While the scouting report for their first match-up with GU included Freeman, as it was thought he would play until the day before the game, West Virginia's players didn't actually have to deal with him on the floor.

Thus, it could be dangerous to make too many assumptions about what the No. 8 seeded squad will do Saturday night based off what it did the first time around.

"You have to forget the whole thing," said Ebanks. "We're not in the regular season anymore. We're in the tournament, and people play harder and in a different way in the tournament."

"We have to forget what happened a couple weeks ago, come in here with focused heads and come in ready to play."

Freeman's play is only made better by the fact that point guard Chris Wright is playing perhaps his basketball of the season as well.
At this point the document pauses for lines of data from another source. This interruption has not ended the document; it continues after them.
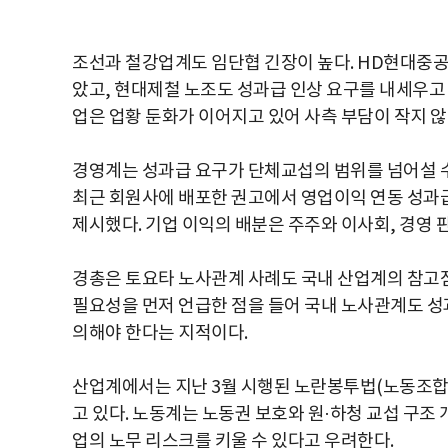
조선과 철강업계도 임단협 긴장이 높다. HD현대중공
았고, 현대제철 노조도 성과급 인상 요구를 내세우고 
업은 업황 둔화가 이어지고 있어 사측 부담이 작지 않
경영계는 성과급 요구가 단체교섭의 범위를 넘어설 
최근 회원사에 배포한 권고에서 영업이익 연동 성과
제시했다. 기업 이익의 배분은 주주와 이사회, 경영 
경총은 토요타 노사관계 사례도 국내 산업계의 참고점으
필요성을 먼저 언급한 점을 들어 국내 노사관계도 성
의해야 한다는 지적이다.
산업계에서는 지난 3월 시행된 노란봉투법(노동조합법 
고 있다. 노동계는 노동권 보호와 원·하청 교섭 구조
업의 노무 리스크를 키울 수 있다고 우려한다.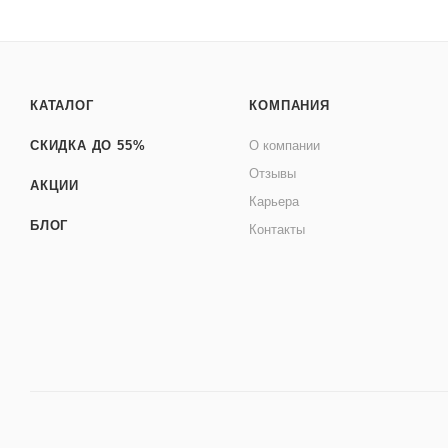
КАТАЛОГ
КОМПАНИЯ
СКИДКА ДО 55%
О компании
Отзывы
АКЦИИ
Карьера
БЛОГ
Контакты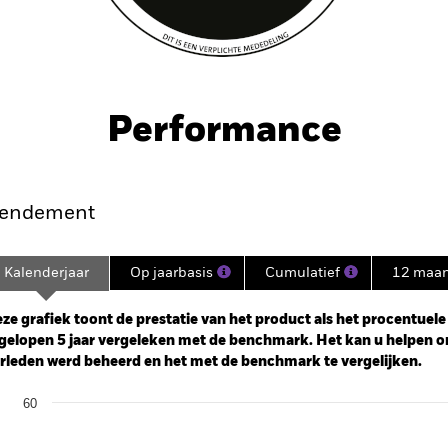
Performance
endement
Kalenderjaar
Op jaarbasis
Cumulatief
12 maa
ge: 2020-07-31 00:00:00 to 2026-06-30 00:00:00.
: 0 to 150.
ze grafiek toont de prestatie van het product als het procentuele v
gelopen 5 jaar vergeleken met de benchmark. Het kan u helpen o
rleden werd beheerd en het met de benchmark te vergelijken.
art
60
r chart with 2 data series.
e chart has 1 X axis displaying categories.
e chart has 1 Y axis displaying Values. Range: -40 to 60.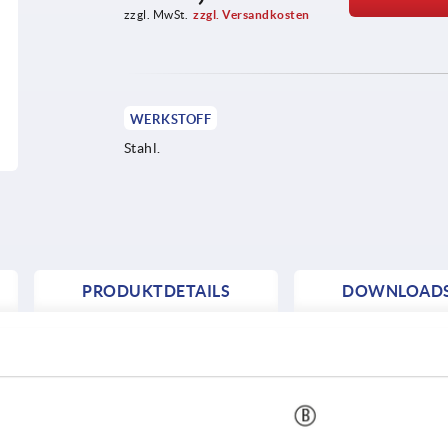
zzgl. MwSt.
zzgl. Versandkosten
WERKSTOFF
Stahl.
PRODUKTDETAILS
DOWNLOAD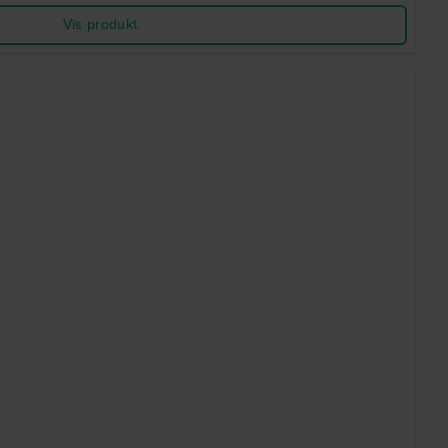
Vis produkt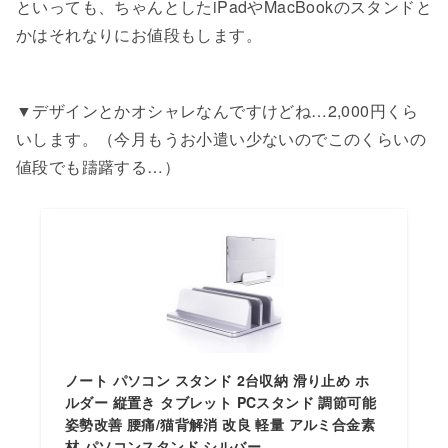
といっても、ちゃんとしたiPadやMacBookのスタンドと
かはそれなりにお値段もします。
▼デザインとかオシャレなんですけどね…2,000円くら
いします。（今月もうお小遣い少ないのでこのくらいの
値段でも躊躇する…）
ノート パソコン スタンド 2台収納 滑り止め ホ
ルダー 縦置き タブレット PCスタンド 調節可能
姿勢改善 腰痛/猫背解消 改良 軽量 アルミ合金素
材 パソコンスタンド シルバー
He was a dominant force in the quarterfinal upset of Syracuse, scoring 27 points. He was solid once more in the semifinals, adding 15 more.

"The way Wright is playing right now is just amazing," said Smith, who, like the rest of the WVU players, got to watch part of the Hoyas' semifinal game from the stands at the Garden before heading back to the locker room for final preparations for the Notre Dame game. "He's creating a lot of shot opportunities for other people."

All of this is to say nothing of perhaps Georgetown's most dynamic player, Greg Monroe. The latest in the long line of talented post players in D.C., the center had 23 points, 13 rebounds and seven assists in the semifinals.

As those three players go, so go the Hoyas. But trying to actually stop them all is no easy task, both because of their own individual talents -- and the fact that their physical builds and skill-sets are so different from one another.

As it almost always is for the Mountaineers, the key to victory will be playing solid defense and limiting extra opportunities.

"They've got that three-headed monster with Freeman, Monroe and Wright," said Mazzulla. "We're going to obviously have to contain them. It's no secret what they do -- it's a lot of back-cuts, a Princeton-style offense. I think Wright is playing very well, so Truck and I will really have to contain him defensively. We're going to have to rebound and make shots."

"They're just playing good team basketball," said Ebanks. "Greg and Chris are just stepping up, as they should be. We have to stop those two and Freeman. We can't let them get started. If we do that, we should be able to beat them."

And if West Virginia earns a second victory over GU, it will claim a Big East championship in basketball for the first time.

While that serves mainly to improve the team's seeding for the upcoming NCAA Tournament, players know that a conference title -- something Kentucky coach John Calipari called "meaningless" a few weeks ago -- would be anything but that for a fan-base that has gone without a championship since the Reagan administration.

"It would mean everything, honestly," said point guard Truck Bryant.

"The Big East championship would definitely mean a lot. We want to bring that back to Morgantown. The fans have been great to us, and we just want to do them a favor, do something great and hang a banner."

"We came to New York with one goal: to win a championship. We've got the chance to [tonight]."